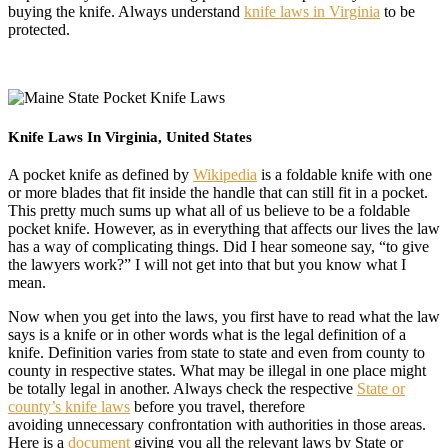
buying the knife. Always understand
knife laws in Virginia
to be
protected.
Knife Laws In Virginia, United States
A pocket knife as defined by
Wikipedia
is a foldable knife with one
or more blades that fit inside the handle that can still fit in a pocket.
This pretty much sums up what all of us believe to be a foldable
pocket knife. However, as in everything that affects our lives the law
has a way of complicating things. Did I hear someone say, “to give
the lawyers work?” I will not get into that but you know what I
mean.
Now when you get into the laws, you first have to read what the law
says is a knife or in other words what is the legal definition of a
knife. Definition varies from state to state and even from county to
county in respective states. What may be illegal in one place might
be totally legal in another. Always check the respective
State or
county’s knife laws
before you travel, therefore
avoiding unnecessary confrontation with authorities in those areas.
Here is a
document
giving you all the relevant laws by State or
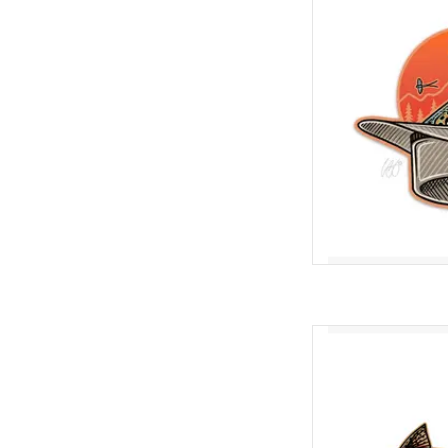
AD
Nothing beats sneakin
through the surface of
that big ol' trout h
completely unaware of 
Swimming Trout comes 
AD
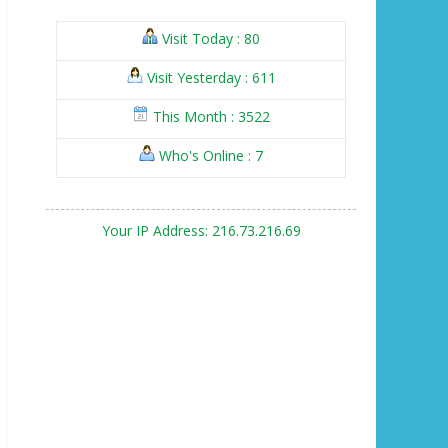
Visit Today : 80
Visit Yesterday : 611
This Month : 3522
Who's Online : 7
Your IP Address: 216.73.216.69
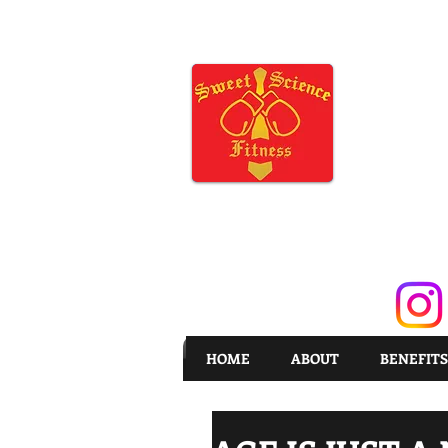
HOME
ABOUT
BENEFITS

■ Your assignment:
No pictures go in the copy. Set down all the data exactly.

■ Your response:
buying the knife. Always understand
knife laws in Virginia
to be
protected.
Knife Laws In Virginia, United States
A pocket knife as defined by
Wikipedia
is a foldable knife with one
or more blades that fit inside the handle that can still fit in a pocket.
This pretty much sums up what all of us believe to be a foldable
pocket knife. However, as in everything that affects our lives the law
has a way of complicating things. Did I hear someone say, “to give
the lawyers work?” I will not get into that but you know what I
mean.
Now when you get into the laws, you first have to read what the law
says is a knife or in other words what is the legal definition of a
knife. Definition varies from state to state and even from county to
county in respective states. What may be illegal in one place might
be totally legal in another. Always check the respective
State or
county’s knife laws
before you travel, therefore
avoiding unnecessary confrontation with authorities in those areas.
Here is a
document
giving you all the relevant laws by State or
AD
Nothing beats sneakin
through the surface of
that big ol' trout h
completely unaware of 
Swimming Trout comes 
AD
Visit Today : 80
Visit Yesterday : 611
This Month : 3522
Who's Online : 7
Your IP Address: 216.73.216.69
HOME
ABOUT
BENEFITS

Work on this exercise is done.